Each participant will have a slightly different set of around 30 words, so overall I’m going to require many VoiceOver recordings. I could prepare these manually by, for example, typing the word into TextEdit > CTRL-click > Speech > Start speaking, and then record my Mac’s sound output, but ideally I want a much faster method. Also, each participant’s set of words will be generated by the previous participant, so I need to be able to prepare the recordings quickly in time for the next participant.

Therefore, what I need is an application/AppleScript/Automator workflow/whatever that will help me produce VoiceOver recordings. I.e., I input a list of 30 words, and it generates 30 sound files (ideally AAC or MP3) of these words. The filename of each sound file would reflect the word it contains.

I’m hoping someone here might be able to recommend the best way I can go about achieving this?

Thanks for reading and I hope the above makes some kind of sense...

Jon.
 
(Incase anyone’s looking for an answer to this...)

In the terminal you can use the Say command to generate a sound file of any given text. Type:

say -o filename.m4a "Hello world"

to generate such a file. You can also generate .aiff files (and probably other formats too) by providing the relevant extension to the filename.

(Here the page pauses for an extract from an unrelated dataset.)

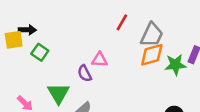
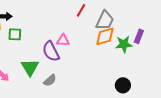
green square: (40, 52) -> (15, 34), turned -32
purple semicircle: (85, 73) -> (51, 51), size x1.5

I’m going to try work out an AppleScript to do this en masse.
 
(Incase anyone’s looking for an answer to this...)

In the terminal you can use the Say command to generate a sound file of any given text. Type:

say -o filename.m4a "Hello world"

to generate such a file. You can also generate .aiff files (and probably other formats too) by providing the relevant extension to the filename.

I’m going to try work out an AppleScript to do this en masse.


Don't bother with Apple script. A simple shell script is easy, just one line.

There is a command called "foreach" it works like this

foreach x in (a, b, c, d, e, f)
say $x.mp3 "$x"


The foreach command will run the say command once for each item in the list changing the vale of X to be equal to each list item.

See the man pages (in terminal for the exact syntax of foreach.
 
There is a command called "foreach" it works like this

foreach x in (a, b, c, d, e, f)
say $x.mp3 "$x"

Thanks, Chris. This is exactly what I need. I just don’t know how to implement it. I’ve created a shell script (in Xcode) with the exact syntax you gave above, saved it, ran it in the terminal and got the following error "syntax error near unexpected token ‘(’ . What am I doing wrong? (Sorry, I haven’t worked with shell scripts before.)

Apple’s man page here gives slightly different syntax, but I can’t get that to run either.